Henüz 6 yaşında piyano çalmaya başlamasıyla müzik dünyasına adım atmış Avusturyalı bir çocuk; Klaus Waldeck. Piyanoya ve müziğe küçükken o kadar bağlanmış ki neredeyse hayatının her aşamasında onları asla terketmemiş. Büyümüş, okullar bitirmiş, hukukçu olmuş ama aradığını hiçbir yerde bulamamış. Sonunda Londra’ya kaçmış ve derin bir oh çekip başlamış müzik kariyerine.
Dile kolay 1992 senesinden beri aktif müzik hayatına devam eden Waldeck, toplamda 7 albüm ve onlarca remix yayınlamış. Ülkemizi, özellikle İstanbul’u sık sık konserler vermek için ziyaret etmeyi ihmal etmeyen Klaus, diğer konserlerini bilmem ama 13 Ocak Cuma günü bizlere unutulmayacak bir gece yaşattı.
Farkettim ki iptal edilen konserlerden ve iş yoğunluğundan şöyle güzel bir performans izlemeyeli uzun zaman olmuş. Yeni yılın ilk haftasına yakın tarihinin en yoğun kar yağışıyla başlayan İstanbul’da hayat yeni yeni normale dönmeye başladı ve Waldeck’in gelişi bizlere adeta yeni yılın ilk hediyesi oldu. Osmanbey’in yol kenarlarında biriken yoğun kar yığınları üzerinde düşmeden Bomontiada’ya ulaştığımız gibi Babylon çanları çalmaya başladı; Waldeck sahneye çıkmak üzereydi.
Kurulduğu ilk senelerde olduğu gibi performansına trip-hop parçalarıyla giriş yapan Waldeck, bizleri bir anda büyüsü altına aldı. Avusturyalı vokal Patrizia Ferrara’nın sahneye adım atmasıyla ve hareketlenen melodilerle ortam git gide ısındı. Gülüşü, enerjisi ve danslarıyla seyirciyi mest etti Patrizia…

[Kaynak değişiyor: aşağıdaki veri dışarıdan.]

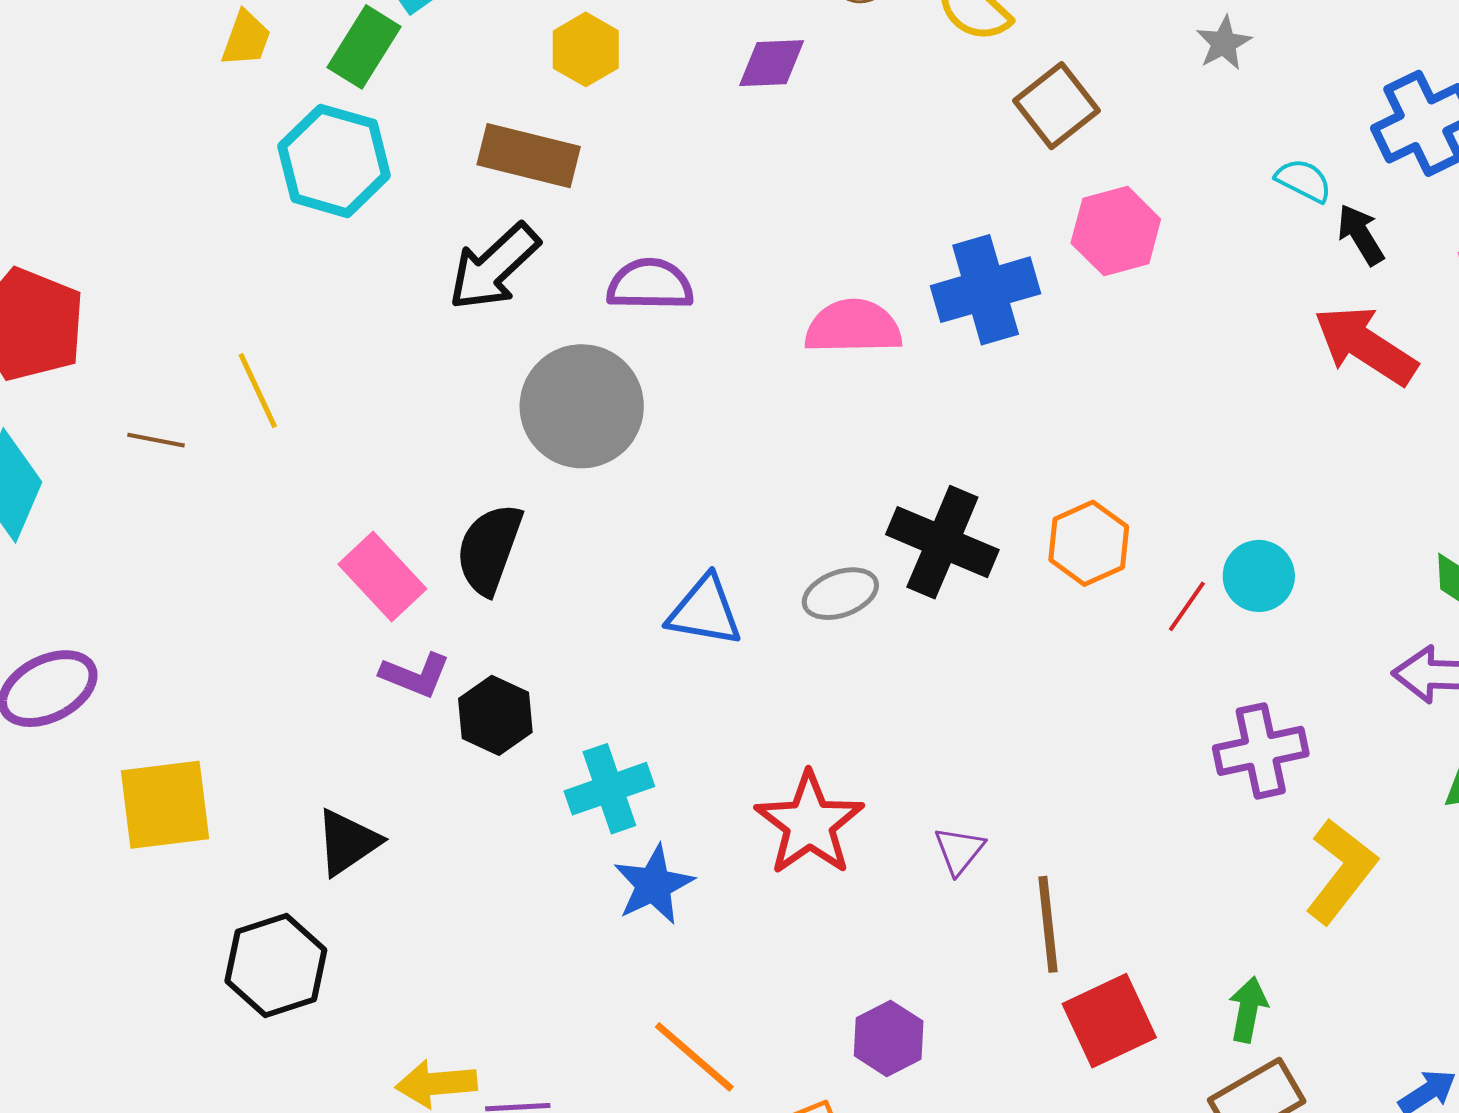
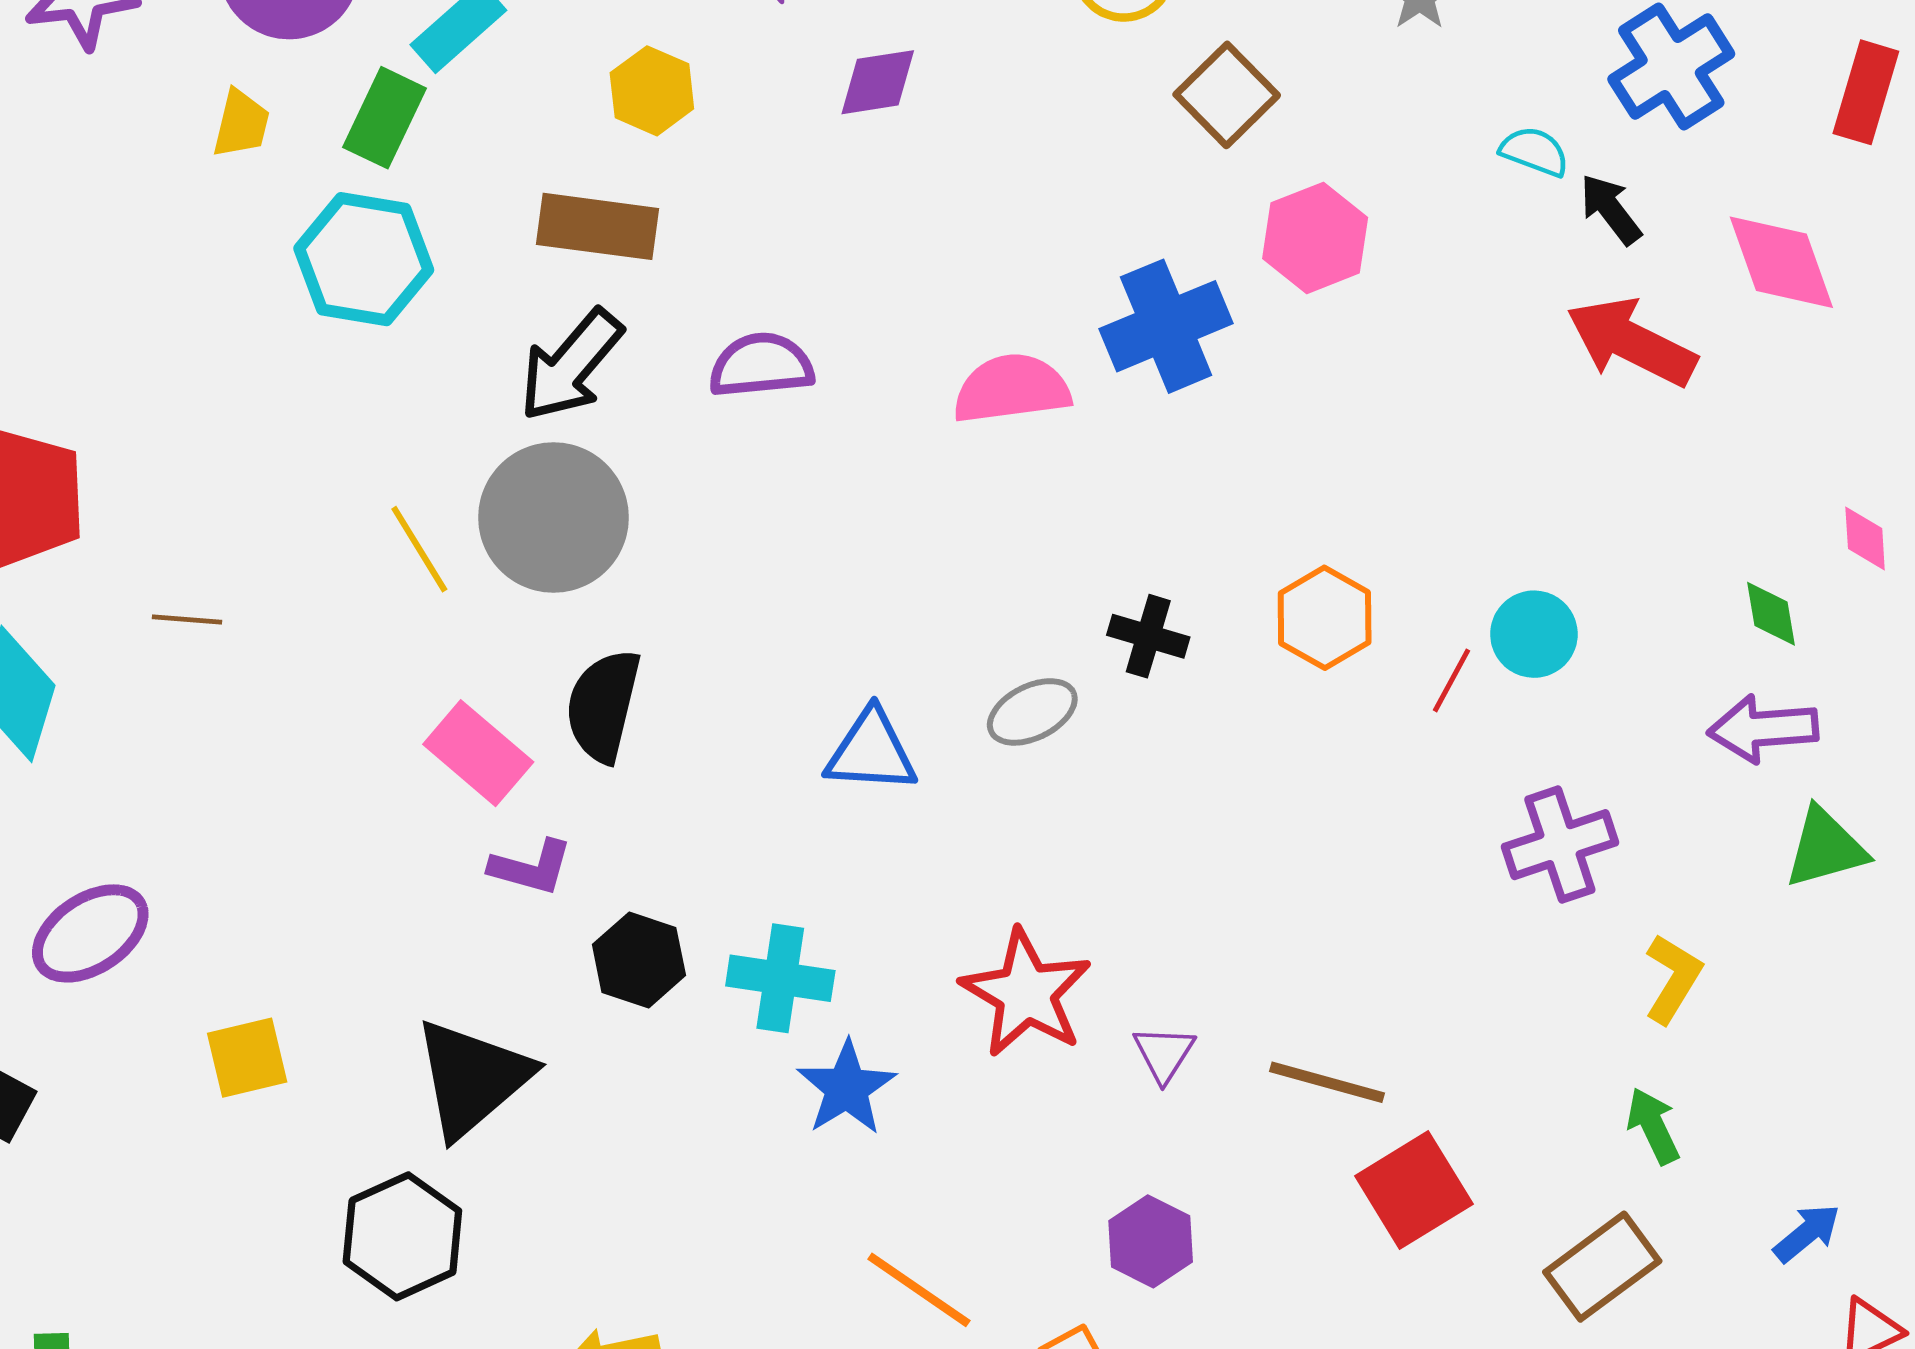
yellow line: (258, 391) -> (419, 549), moved
gray circle: (582, 406) -> (553, 518), moved
black cross: (942, 542) -> (1148, 636), size x0.6
black hexagon: (495, 715) -> (639, 960), moved
cyan cross: (609, 789) -> (780, 978), turned 34
yellow square: (165, 805) -> (247, 1058), size x0.7
black triangle: (348, 842) -> (472, 1078), size x1.5
purple triangle: (959, 850) -> (1164, 1054), moved
yellow L-shape: (1341, 871) -> (1673, 979), size x0.7
brown line: (1048, 924) -> (1327, 1082), turned -62
green arrow: (1248, 1010) -> (1653, 1126), moved, turned -30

Öyle bir müzik yapıyor ki Waldeck; herhangi bir barda veya yolda müziğine rastgelseniz hemen Shazam’larsınız. Müziği o kadar akılda kalıcı ki dinledikçe dile pelesenk oluyor adeta. Konserde trompet, saksafon ve trombon üflemeli 3‘lüsü bu enfes müzik altyapısını adeta şahlandıran bir performans sergiledi. Elektro ve bas gitarın da son derece başarılı performanslar sergilediğini söylemeden geçmeyelim.
Bana göre grubun en iyi albümü Balroom Stories’ten çok iyi bildiğimiz şarkıları “Memories”, “Make My Day” ve “Addicted”a birçok eşlik eden seyirci vardı konserde. 1 buçuk saati aşkın performansını swing ile noktalayan Waldeck, Babylon’da bulunan herkesin evine gülen gözlerle gidişine vesile oldu.
İstanbul’a sık sık uğrayan grubun bir sonraki konserini kesinlikle kaçırmayın.
Sevgiyle.
Bonus: Klaus Waldeck’in suç-gerilim dizisi Fargo’da Billy Bob Thornton’ın canladırdığı Lorne Malvo karakterine benzeriliği bana göre 10 üzerinden 9.